Current financial resources available to governments in developing countries, combined with development finance from multilateral and bilateral donors are not sufficient to achieve the United Nations Sustainable Development Goals (UN SDGs). UNCTAD estimates an annual SDG financing gap of USD 2.5 trillion, which explains the importance of mobilising non-developmental sources of capital – both private and public – for development. The ambitious SDG agenda requires, however, “not only just more money”, but also a “global change of mindsets, approaches and accountabilities”. In other words, it requires a redesign of the international aid architecture.
The OECD Development Assistance Committee (DAC), which is the most important international forum for the international aid architecture, has made some important changes that have an impact on the development finance community and other providers of finance for developing countries. These changes include a new definition of Official Development Assistance (ODA) and the development of new products and methodologies to measure the mobilisation of non-developmental sources of capital. Unfortunately, the new ODA definition and other measures undertaken or considered by the OECD DAC do not adequately take into account the potential negative impact of new aid regulations on other official (public) and private sources of capital that are available for developing countries.
Currently the OECD DAC is discussing how ODA can be used to encourage mobilisation of private sector sources of capital. This concerns a discussion on Private Sector Instruments (PSI), which includes loans, guarantees and equity investments. The focus of the current discussion is to determine the so-called ODA component (i.e. aid subsidy) of these PSI-instruments. Very arbitrary calculation methodologies are suggested to distract the ODA subsidy from these financial instruments. This aid component could subsequently be reported as ODA, which will likely imply an increase of the ODA performance of OECD DAC donors. The intention of the OECD DAC is to seek first an agreement on these ODA aid subsidy calculations and at a later stage a discussion will take place on the complementary role of ODA.

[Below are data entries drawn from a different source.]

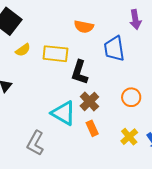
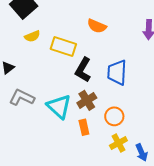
blue trapezoid: (114, 49) -> (117, 72), moved
orange circle: (131, 97) -> (114, 116), moved
gray L-shape: (35, 143) -> (22, 97), moved, turned 75

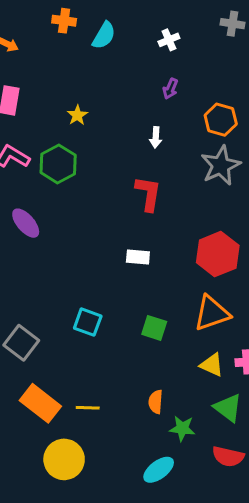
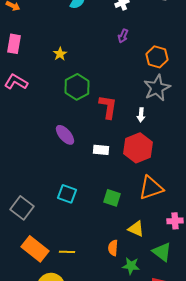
white arrow: (156, 137) -> (141, 115), moved
green hexagon: (58, 164) -> (77, 87), moved
purple ellipse: (26, 223) -> (65, 135), moved
red hexagon: (218, 254) -> (138, 148), moved
yellow triangle: (212, 365) -> (136, 229), moved

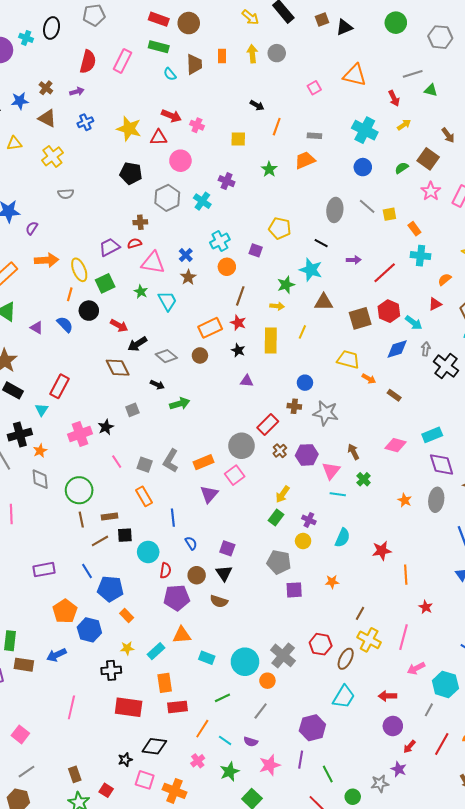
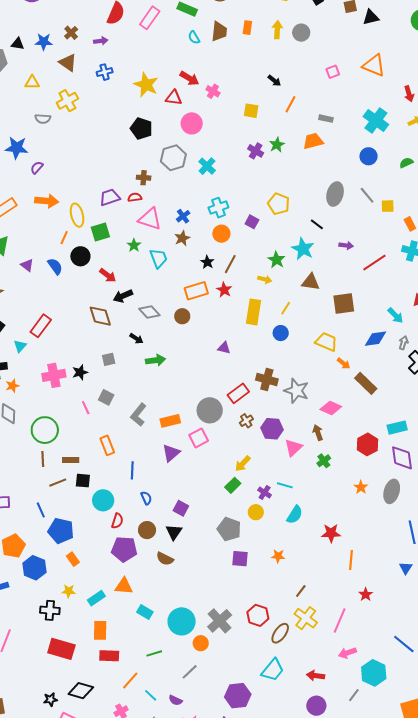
purple cross: (227, 181) -> (256, 151), moved
gray semicircle: (66, 194) -> (43, 119), moved
green star: (286, 285) -> (276, 260), turned -30
red hexagon: (389, 311) -> (367, 444), moved
black star: (238, 350) -> (207, 262), moved
blue circle: (305, 383) -> (281, 333), moved
brown rectangle: (394, 395) -> (366, 383), size x1.6
brown cross: (294, 406) -> (267, 380), size x1.5
pink diamond: (396, 445) -> (331, 408), moved
gray square: (145, 465) -> (106, 397), moved
cyan line: (338, 494) -> (285, 485), moved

A challenge in all these OECD DAC discussions is that the entire new ODA framework is discussed in complete isolation without properly taking into account market realities and the potential negative impact of new regulations on alternative (non-ODA) sources of capital that are available to developing countries. Instead of crowding in non-developmental sources of capital ODA may crowd out these alternative sources. It is in the interest of the donor community and the SDG agenda at large to use scarce subsidised aid financing only for projects in countries that do not have adequate access to financing that requires no or less official support. The higher the aid subsidies involved the more prudency is needed to avoid crowding out.

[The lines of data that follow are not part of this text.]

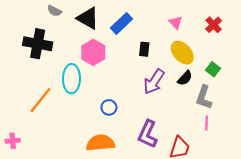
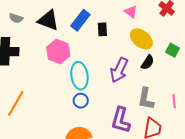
black rectangle: (144, 49) -> (102, 29), moved
cyan ellipse: (71, 79) -> (79, 76), moved
gray L-shape: (204, 97) -> (146, 99), moved

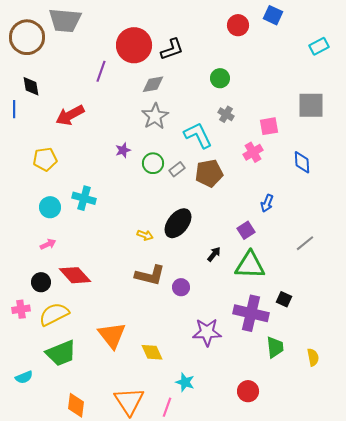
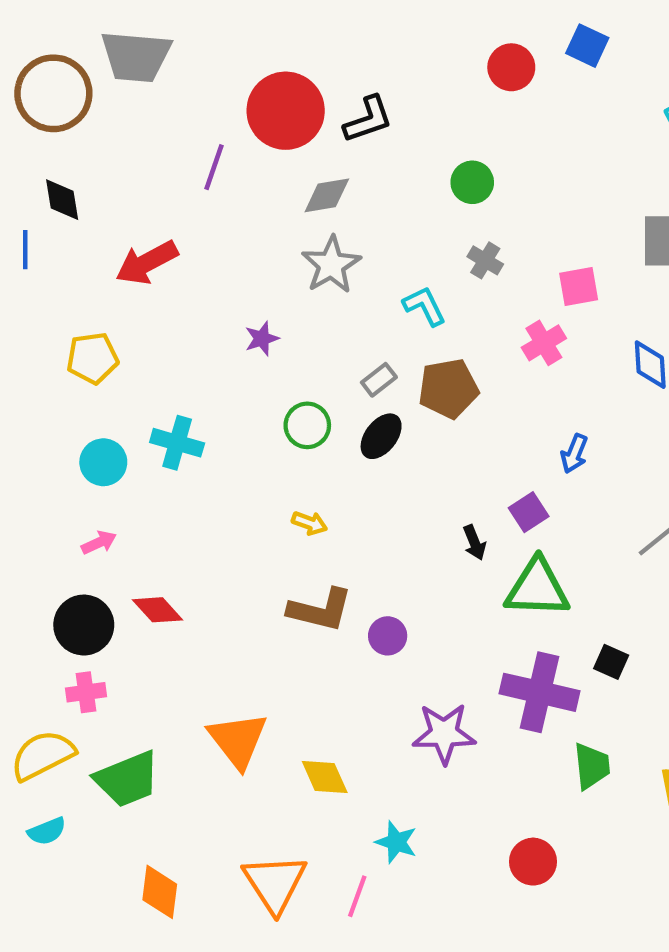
cyan L-shape: (198, 135) -> (424, 306), size x0.7
green circle: (153, 163) -> (307, 425), moved
black ellipse: (178, 223) -> (381, 436), moved, size x0.7
black arrow: (214, 254) -> (474, 543), moved, turned 119
red diamond: (75, 275) -> (158, 610), size x0.7
black circle: (41, 282) -> (84, 625), size x1.4
pink cross: (21, 309) -> (86, 692), moved
yellow semicircle: (54, 314) -> (43, 755), moved

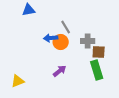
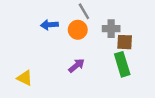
blue arrow: (51, 38) -> (49, 25), moved
yellow triangle: (18, 81) -> (25, 78), turned 48

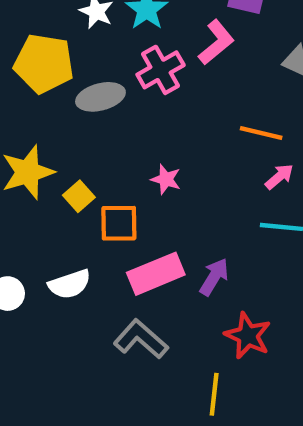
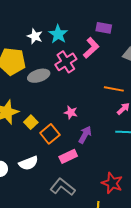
orange square: (119, 223) -> (50, 134), turned -36
pink rectangle: (156, 274) -> (68, 156), size x0.7
purple arrow: (214, 277) -> (85, 135), moved

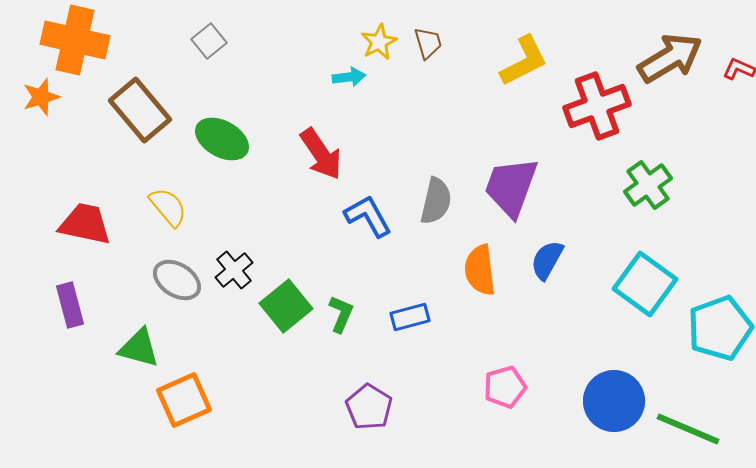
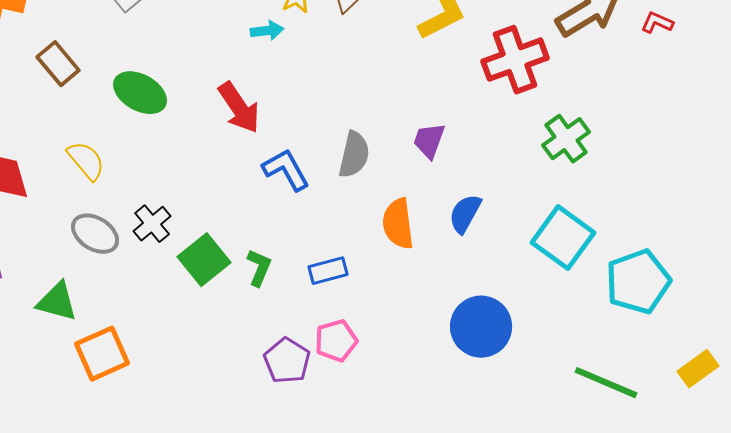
brown rectangle: (140, 110) -> (58, 64), size x0.7
purple trapezoid: (511, 187) -> (429, 141), size x0.6
pink pentagon: (505, 387) -> (336, 341), moved
blue circle: (614, 401) -> (481, 327), moved

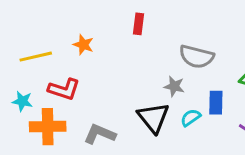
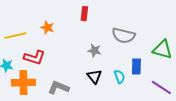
gray star: (174, 86) -> (94, 51), moved
black triangle: (153, 118) -> (94, 77), size x0.7
cyan semicircle: (191, 118) -> (119, 77), turned 104

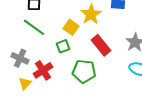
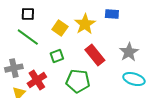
yellow square: (71, 27) -> (60, 28), moved
gray cross: (20, 58) -> (14, 68), turned -36

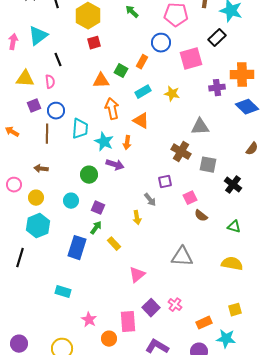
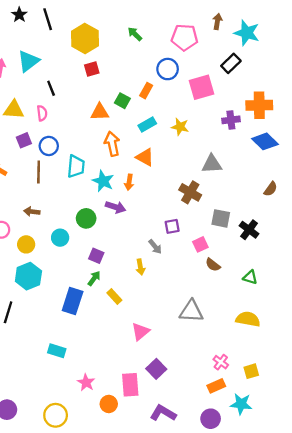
gray square: (208, 165) -> (221, 218), moved
cyan circle: (71, 201) -> (60, 238), moved
pink cross: (175, 305) -> (221, 362), moved

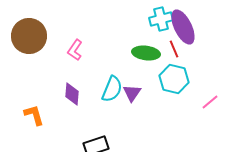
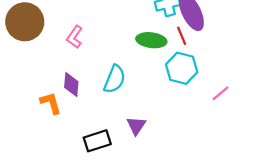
purple triangle: (132, 93) -> (136, 126), moved
orange L-shape: (34, 115) -> (51, 103), moved

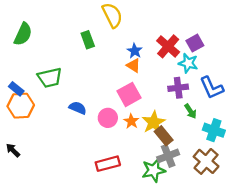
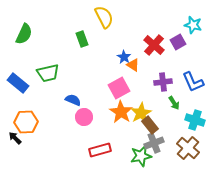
blue star: (135, 51) -> (124, 57), moved
cyan star: (188, 63) -> (193, 25), moved
orange triangle: (133, 65) -> (133, 65), moved
blue rectangle: (16, 89) -> (18, 83), size x1.5
orange hexagon: (21, 106) -> (26, 122), moved
pink circle: (108, 118) -> (84, 117), moved
orange star: (131, 121) -> (121, 112), size x1.6

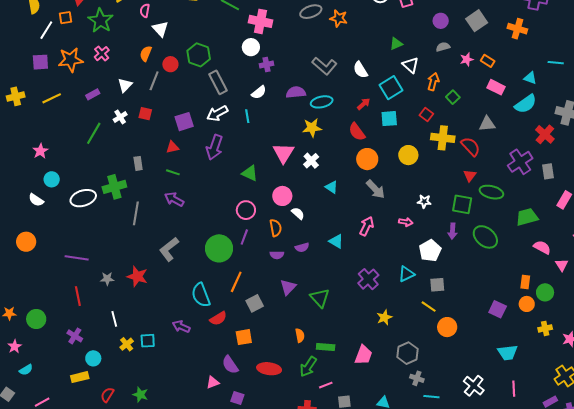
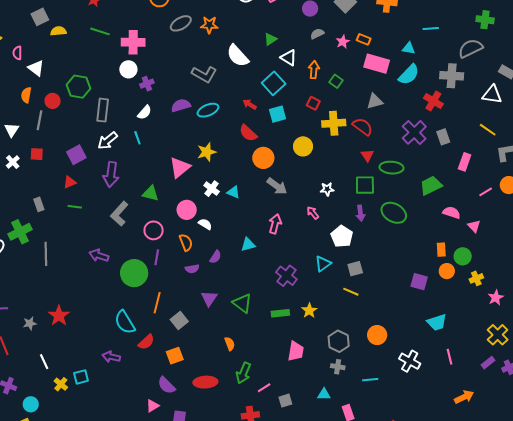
white semicircle: (360, 70) -> (238, 56), moved, size x1.4
gray rectangle: (218, 82) -> (103, 110), turned 45
pink rectangle: (496, 87) -> (377, 64), size x1.4
red arrow: (364, 104) -> (250, 104), turned -96
yellow star: (312, 128) -> (207, 152), moved
pink triangle: (283, 153) -> (180, 167), turned 30
white cross: (311, 161) -> (212, 189), moved
purple arrow: (174, 199) -> (99, 255), moved
pink arrow: (406, 222) -> (313, 213), turned -128
cyan triangle: (336, 241) -> (248, 245), turned -35
purple semicircle: (302, 247) -> (216, 257), turned -32
gray L-shape: (169, 249) -> (119, 214), moved
red star: (137, 276) -> (59, 316), turned 30
orange circle: (447, 327) -> (377, 335), moved
yellow cross: (545, 328) -> (476, 278), moved
green rectangle: (326, 347) -> (280, 313), moved
gray cross: (417, 378) -> (338, 367), moved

In other words, a clear understanding on the complementary role of ODA and other forms of official finance is critical and urgently needed to enhance aid efficiency and aid effectiveness and achieve the UN SDGs.

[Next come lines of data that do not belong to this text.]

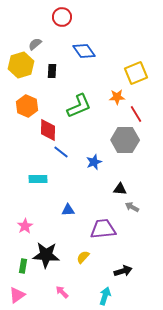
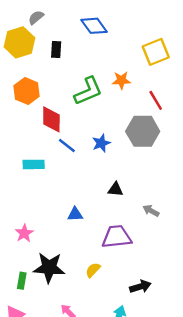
orange star: (117, 97) -> (121, 80), moved
blue star: (94, 162) -> (101, 143), moved
cyan rectangle: (38, 179) -> (34, 164), moved
black triangle: (120, 189) -> (115, 189), moved

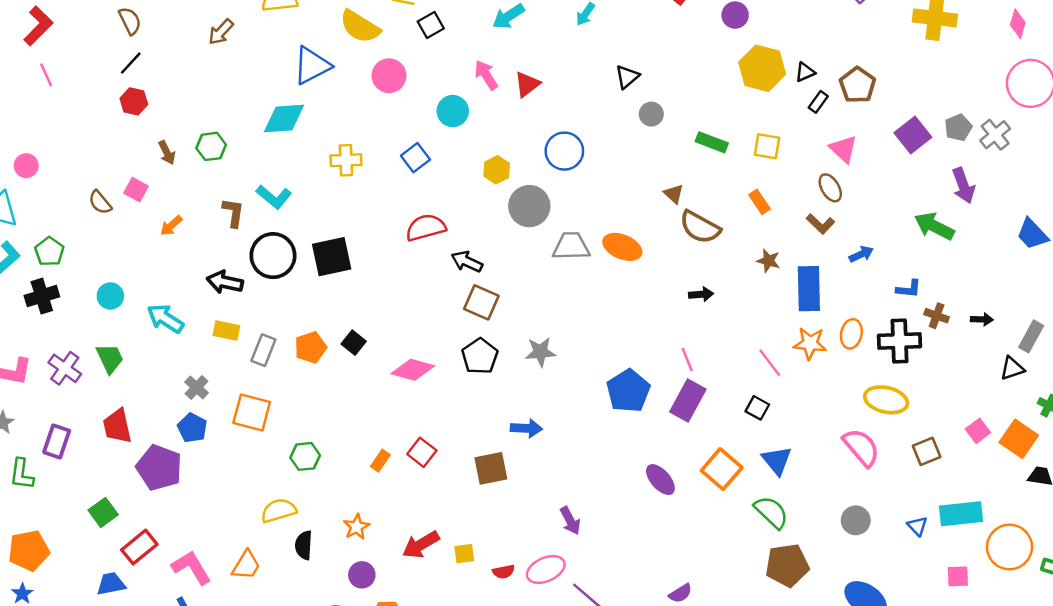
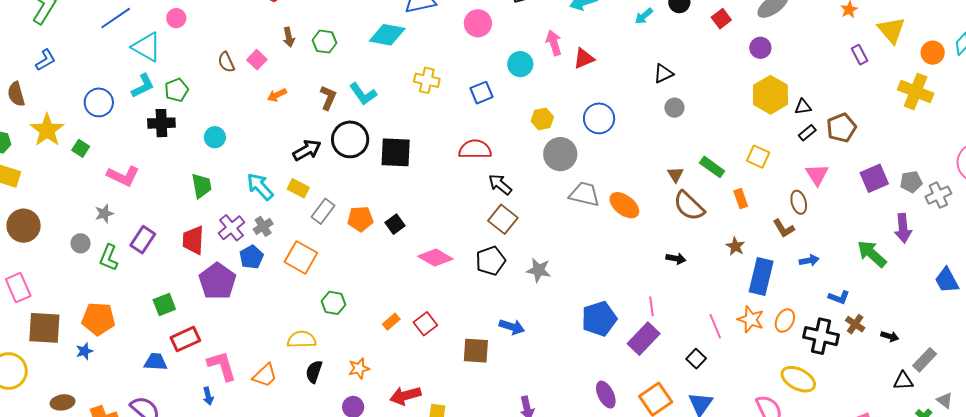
green rectangle: (712, 142) -> (712, 167), moved
black arrow: (225, 282) -> (307, 150), turned 124
cyan arrow: (165, 319) -> (260, 187), moved
purple cross: (65, 368) -> (232, 228), moved

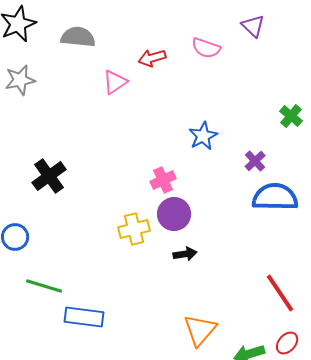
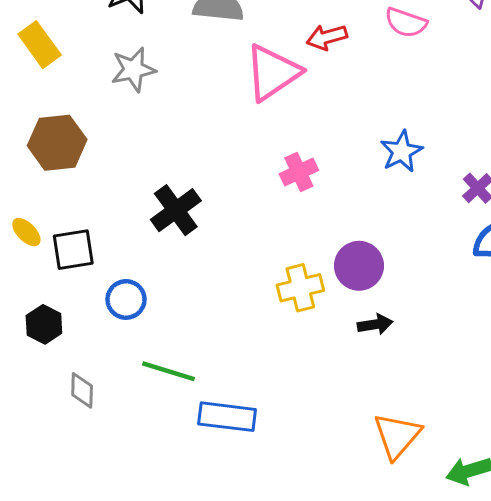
pink triangle: (115, 82) -> (273, 72), size x1.6
pink cross: (163, 180) -> (299, 172), moved

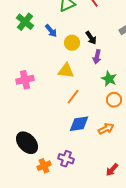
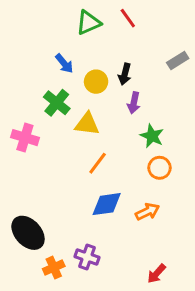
green cross: (25, 22) -> (57, 103), moved
black arrow: (91, 38) -> (125, 74), turned 48
pink cross: (25, 80) -> (25, 138), turned 30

The article, The Complementary Role of Official Development Finance: Some Observations and Recommendations, describes recent ODA changes and provides some “food for thought” on the complementary role of ODA and other forms of official finance that are available to developing countries. Clarity on “additionality” of official finance, which includes not only ODA, multilateral and bilateral development finance, but also official export credits and official untied investment loans, is critical to assist in an effective and efficient alignment of various forms of finance that benefit from official support. Such an alignment can contribute substantially to enhanced cooperation between various official financiers and the achievement of the UN Sustainable Development Goals.